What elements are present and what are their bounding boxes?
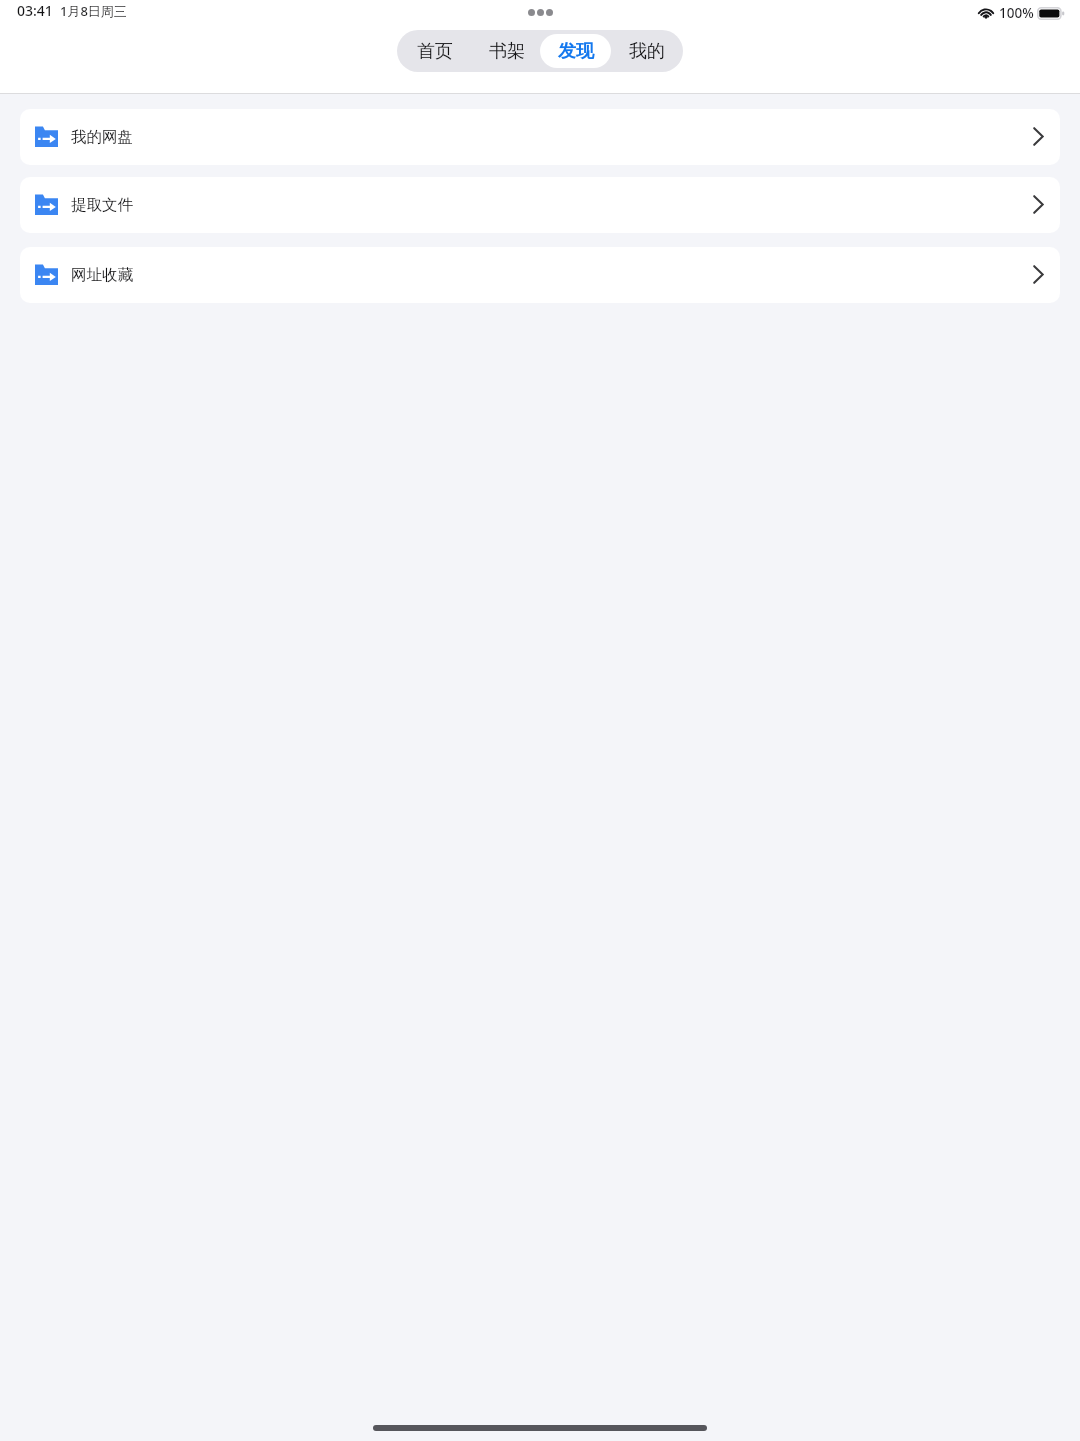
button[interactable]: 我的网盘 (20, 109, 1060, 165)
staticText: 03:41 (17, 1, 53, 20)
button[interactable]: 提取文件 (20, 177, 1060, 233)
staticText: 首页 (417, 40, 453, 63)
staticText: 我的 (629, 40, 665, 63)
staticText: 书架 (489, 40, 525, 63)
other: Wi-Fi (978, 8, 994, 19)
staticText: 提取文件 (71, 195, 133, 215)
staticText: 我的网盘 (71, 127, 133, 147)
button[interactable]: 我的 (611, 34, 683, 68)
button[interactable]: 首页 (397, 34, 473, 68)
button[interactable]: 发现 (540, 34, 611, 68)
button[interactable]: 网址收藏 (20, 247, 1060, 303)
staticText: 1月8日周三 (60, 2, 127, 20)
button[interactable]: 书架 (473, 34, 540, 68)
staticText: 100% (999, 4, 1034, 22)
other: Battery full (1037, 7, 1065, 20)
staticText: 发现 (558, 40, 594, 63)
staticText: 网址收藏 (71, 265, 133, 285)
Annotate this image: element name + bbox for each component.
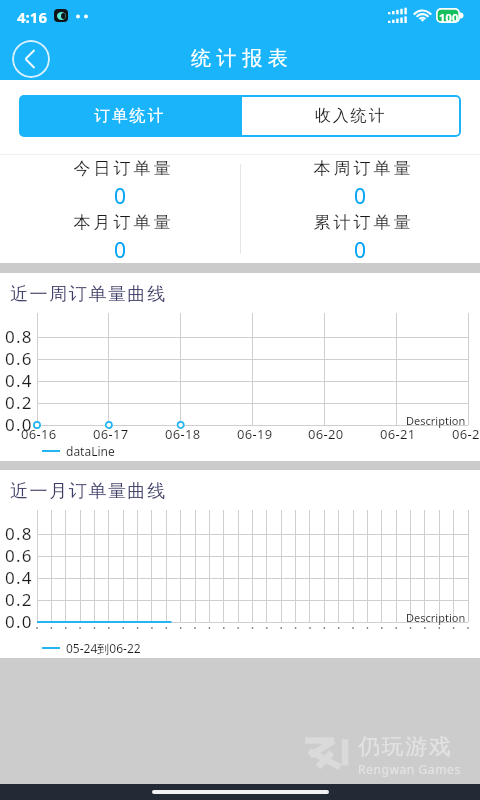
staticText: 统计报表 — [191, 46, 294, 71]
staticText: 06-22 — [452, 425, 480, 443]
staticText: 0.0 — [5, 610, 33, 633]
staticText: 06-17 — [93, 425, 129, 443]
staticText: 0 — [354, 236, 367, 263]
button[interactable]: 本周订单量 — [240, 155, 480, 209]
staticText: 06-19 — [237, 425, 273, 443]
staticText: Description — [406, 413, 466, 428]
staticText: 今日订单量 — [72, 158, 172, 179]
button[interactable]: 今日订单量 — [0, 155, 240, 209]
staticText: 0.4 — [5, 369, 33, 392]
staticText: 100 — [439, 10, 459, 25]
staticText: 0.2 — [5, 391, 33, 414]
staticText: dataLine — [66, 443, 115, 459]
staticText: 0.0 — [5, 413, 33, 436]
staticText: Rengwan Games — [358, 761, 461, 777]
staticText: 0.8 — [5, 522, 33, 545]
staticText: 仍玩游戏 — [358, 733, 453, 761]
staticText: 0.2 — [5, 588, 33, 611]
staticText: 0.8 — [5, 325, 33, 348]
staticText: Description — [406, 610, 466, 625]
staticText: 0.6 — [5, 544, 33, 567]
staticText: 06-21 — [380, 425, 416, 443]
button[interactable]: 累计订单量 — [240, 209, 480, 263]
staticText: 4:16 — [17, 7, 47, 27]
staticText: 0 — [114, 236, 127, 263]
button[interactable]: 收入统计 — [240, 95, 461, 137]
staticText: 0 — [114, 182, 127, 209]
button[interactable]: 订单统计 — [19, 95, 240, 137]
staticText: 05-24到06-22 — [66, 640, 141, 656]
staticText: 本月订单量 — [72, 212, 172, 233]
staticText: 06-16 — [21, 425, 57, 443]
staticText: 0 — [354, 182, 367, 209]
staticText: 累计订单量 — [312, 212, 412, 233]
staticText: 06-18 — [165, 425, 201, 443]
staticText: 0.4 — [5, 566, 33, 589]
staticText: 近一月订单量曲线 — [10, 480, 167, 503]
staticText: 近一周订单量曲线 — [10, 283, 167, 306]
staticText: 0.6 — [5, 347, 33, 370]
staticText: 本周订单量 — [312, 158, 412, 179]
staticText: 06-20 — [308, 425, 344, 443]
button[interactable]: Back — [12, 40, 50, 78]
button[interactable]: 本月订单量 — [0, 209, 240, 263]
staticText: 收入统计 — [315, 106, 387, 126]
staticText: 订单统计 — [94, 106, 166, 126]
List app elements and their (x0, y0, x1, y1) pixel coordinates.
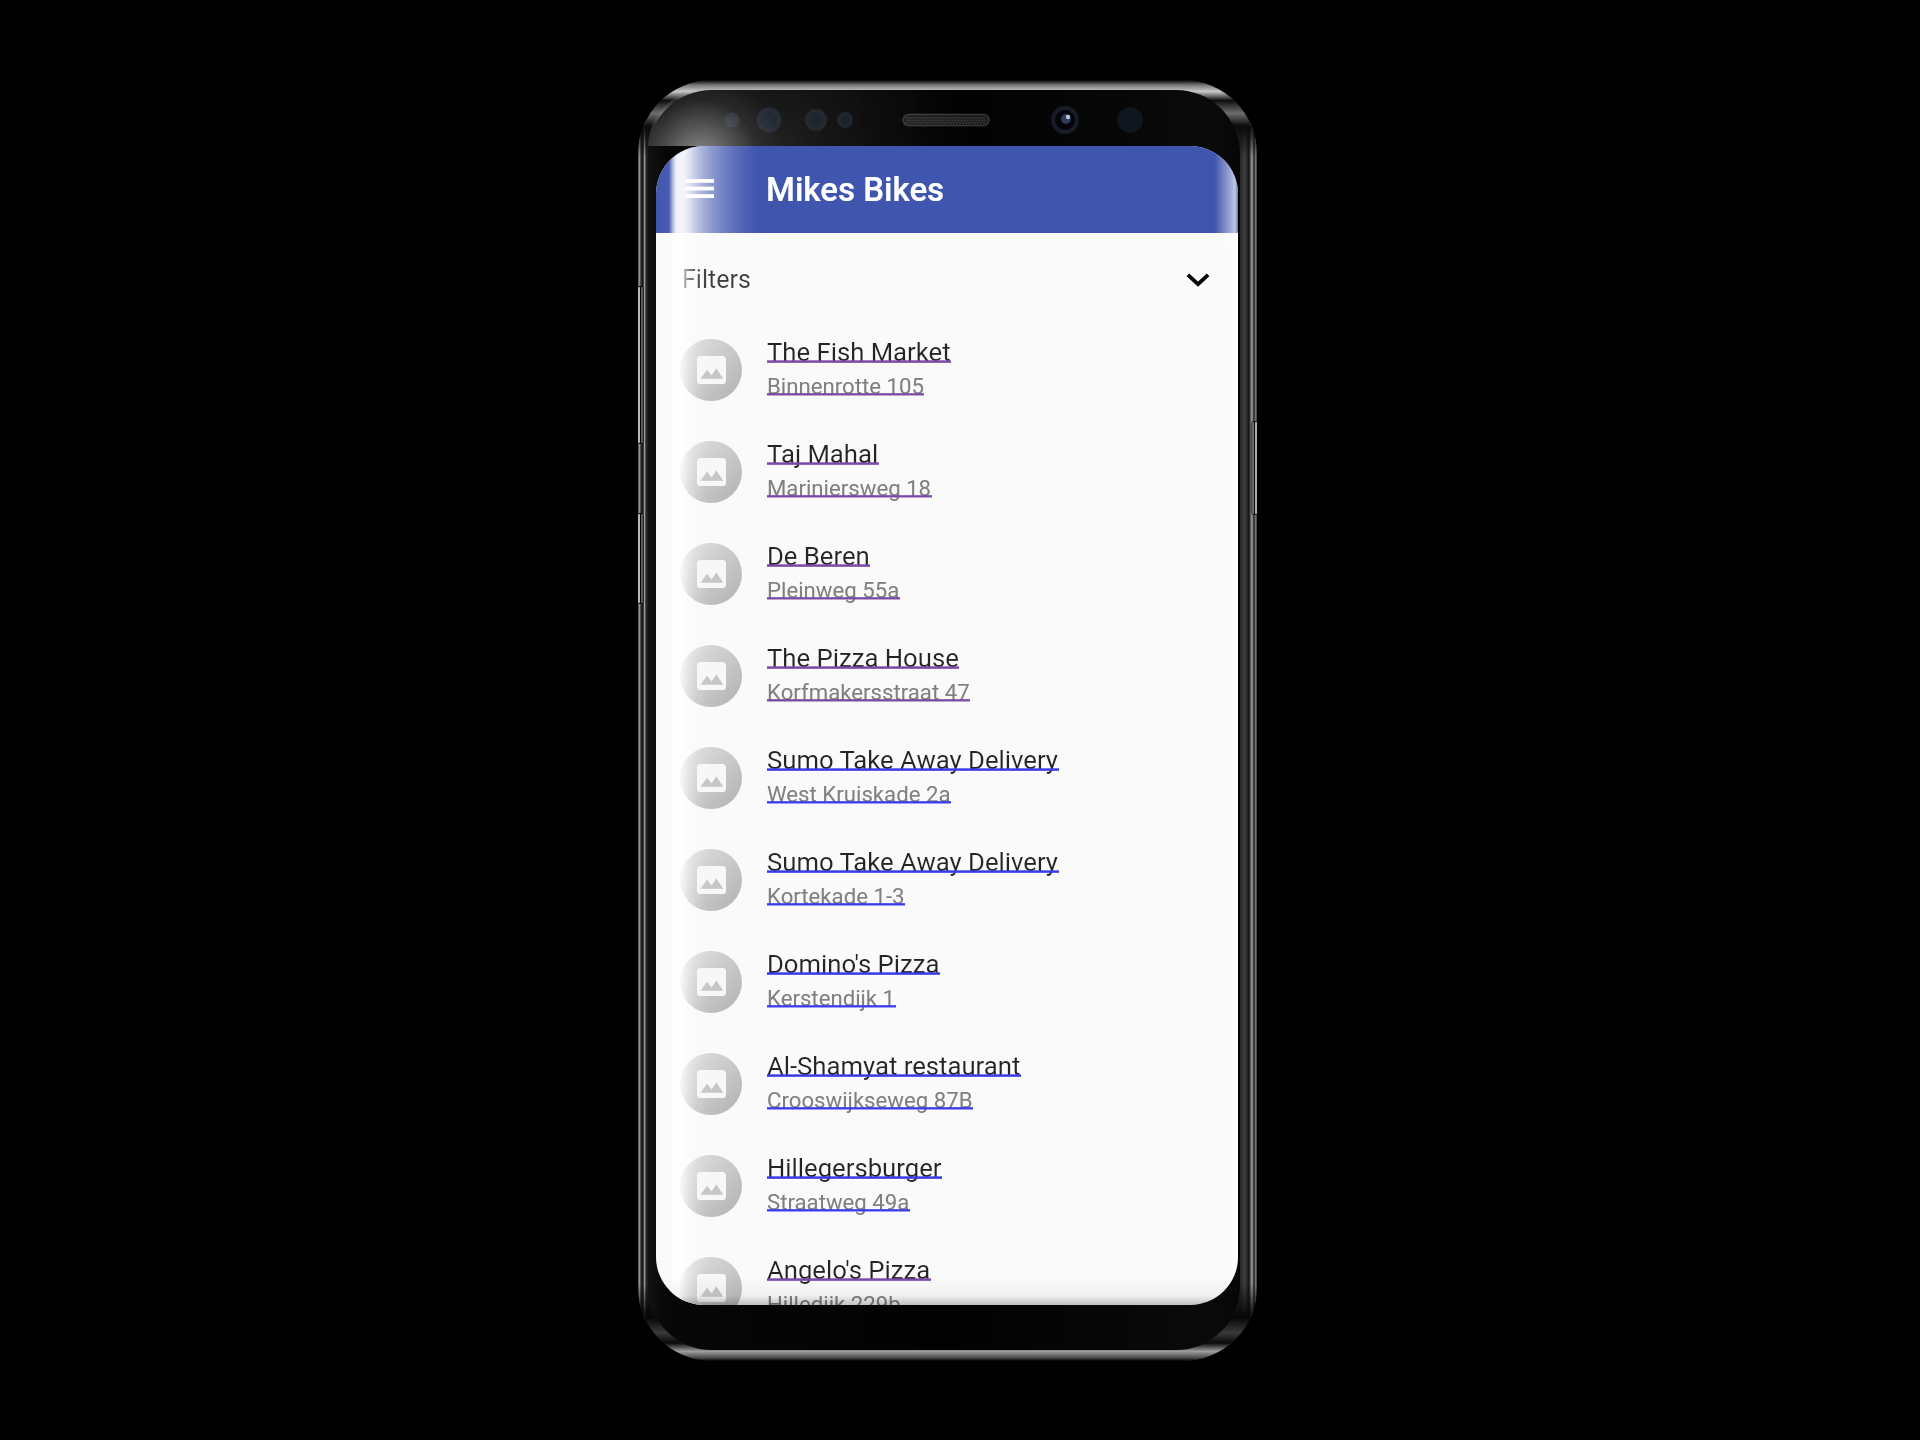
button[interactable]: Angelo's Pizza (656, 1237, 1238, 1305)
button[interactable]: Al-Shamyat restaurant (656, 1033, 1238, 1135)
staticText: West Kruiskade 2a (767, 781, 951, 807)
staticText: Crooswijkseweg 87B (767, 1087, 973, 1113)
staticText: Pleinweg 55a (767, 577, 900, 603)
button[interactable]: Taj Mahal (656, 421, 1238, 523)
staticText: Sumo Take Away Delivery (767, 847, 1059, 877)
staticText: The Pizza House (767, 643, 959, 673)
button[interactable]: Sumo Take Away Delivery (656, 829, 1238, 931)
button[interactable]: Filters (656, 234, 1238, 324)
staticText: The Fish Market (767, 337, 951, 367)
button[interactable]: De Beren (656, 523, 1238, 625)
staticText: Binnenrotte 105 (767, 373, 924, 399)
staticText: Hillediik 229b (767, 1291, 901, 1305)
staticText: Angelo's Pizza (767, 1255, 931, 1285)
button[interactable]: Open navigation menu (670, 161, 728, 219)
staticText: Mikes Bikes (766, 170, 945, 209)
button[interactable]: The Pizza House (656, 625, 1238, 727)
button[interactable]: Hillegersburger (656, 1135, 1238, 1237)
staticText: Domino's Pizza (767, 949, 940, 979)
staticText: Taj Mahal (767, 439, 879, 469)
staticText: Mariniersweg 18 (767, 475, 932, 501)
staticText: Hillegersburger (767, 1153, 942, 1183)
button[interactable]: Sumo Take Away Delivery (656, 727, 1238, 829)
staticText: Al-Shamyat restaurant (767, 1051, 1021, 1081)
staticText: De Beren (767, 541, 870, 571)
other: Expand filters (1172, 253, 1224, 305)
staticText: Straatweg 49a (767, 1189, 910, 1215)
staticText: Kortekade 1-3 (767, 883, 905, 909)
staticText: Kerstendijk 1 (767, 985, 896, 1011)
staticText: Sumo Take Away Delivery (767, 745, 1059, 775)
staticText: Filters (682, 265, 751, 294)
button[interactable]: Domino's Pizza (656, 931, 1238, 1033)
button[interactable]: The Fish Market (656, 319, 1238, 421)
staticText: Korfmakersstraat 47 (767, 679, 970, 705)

───

--- AIM OF THE TASK ---
Determine how many lines in the data include "elements", and let the answer be that number alone.

--- ANSWER TO THIS TASK ---
2